Al principio lo de las ataduras no me cabía ni ahí, hasta que un día me envolvió con cinta adhesiva y me metió en un saco de látex. El tiempo se detuvo y por primera vez me olvidé de pensar. Me tuvo agarrado de la mano desde que salimos del cine hasta que subimos al auto. Puso un jazz rarísimo y casi no hablamos. Nos dimos unos besos en la puerta del garaje. Las máscaras eran de lucha libre mexicana. La vida ordinaria desaparecía detrás de Blue Demon y Psycho Clown. Empezó con algún cachetazo leve, siempre con la mano abierta. Un cachetazo que es como un pase de merca por endovenosa. No la ves venir y de repente te arde y te gusta, pero ponés cara de nada que ver. También nos gustaba mucho comer alfajores con las máscaras puestas. ¿Dónde la tiene guardada, puto?, me gritaron a mí también. Me pegaron un par de bifes pero sin mala intención. Me puse a llorar, más por el recuerdo del cordobés que por otra cosa. Él sí que sabía fajar.

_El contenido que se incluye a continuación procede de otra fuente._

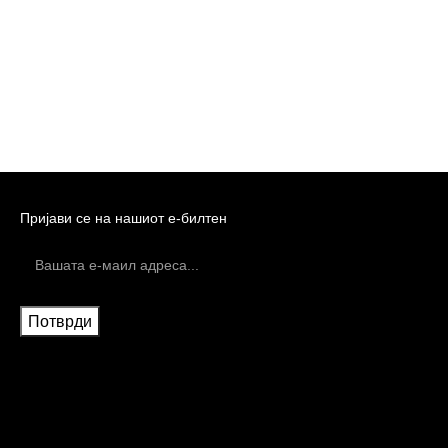
Пријави се на нашиот е-билтен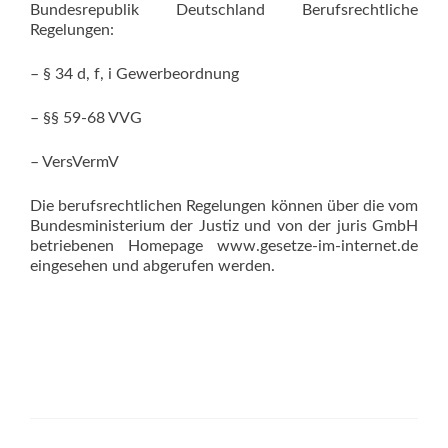
Bundesrepublik Deutschland Berufsrechtliche
Regelungen:
– § 34 d, f, i Gewerbeordnung
– §§ 59-68 VVG
– VersVermV
Die berufsrechtlichen Regelungen können über die vom
Bundesministerium der Justiz und von der juris GmbH
betriebenen Homepage www.gesetze-im-internet.de
eingesehen und abgerufen werden.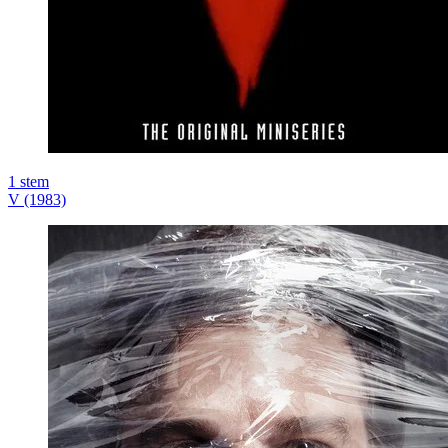
1
stem
V (1983)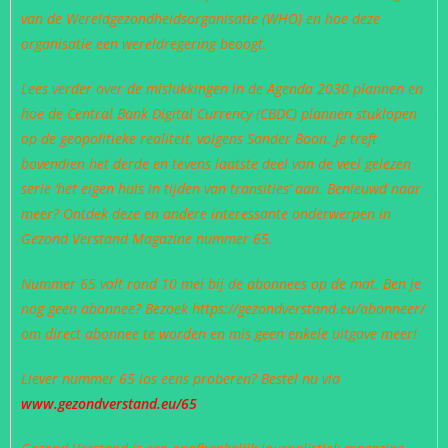
van de Wereldgezondheidsorganisatie (WHO) en hoe deze
organisatie een wereldregering beoogt.
Lees verder over de mislukkingen in de Agenda 2030 plannen en
hoe de Central Bank Digital Currency (CBDC) plannen stuklopen
op de geopolitieke realiteit, volgens Sander Boon. Je treft
bovendien het derde en tevens laatste deel van de veel gelezen
serie ‘het eigen huis in tijden van transities’ aan. Benieuwd naar
meer? Ontdek deze en andere interessante onderwerpen in
Gezond Verstand Magazine nummer 65.
Nummer 65 valt rond 10 mei bij de abonnees op de mat. Ben je
nog geen abonnee? Bezoek https://gezondverstand.eu/abonneer/
om direct abonnee te worden en mis geen enkele uitgave meer!
Liever nummer 65 los eens proberen? Bestel nu via
www.gezondverstand.eu/65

Sentí un calor que me mojaba la entrepierna. Al otro le estuvieron dando un buen rato. Cuando entendí que se habían ido, largué el chorro. Nos llenábamos de miguitas de alfajores, y después le lamía la maicena y el coco con la máscara puesta. Me estoy por mear acá en la silla, le avisé apenas se fueron. El charco ya debía llegarle a las zapatillas. Antes del último viaje a Córdoba habló de mudarme a su casa y de tatuarme su nombre en la nuca. Camino a lo de la madre se lo llevó puesto un camión cisterna.
¿Qué no fuiste cuando llegamos?, contestó improvisando enojo. Seguro que le habían bajado un par de dientes porque casi no se le entendía. Te hacías el cheto pero sos un narco boludo, papá. Eso no lo dije, lo pensé nomás. Me llevé las sogas y las máscaras del departamento antes de que la madre llegara para el velorio. Y las paletas, los dildos y todos los chiches. Estaba alfombrada la casa, el olor a meo no se le va más. Cada tanto duermo en el saco de látex y sueño que voy a tatuarme. Nadie volvió a quererme como él.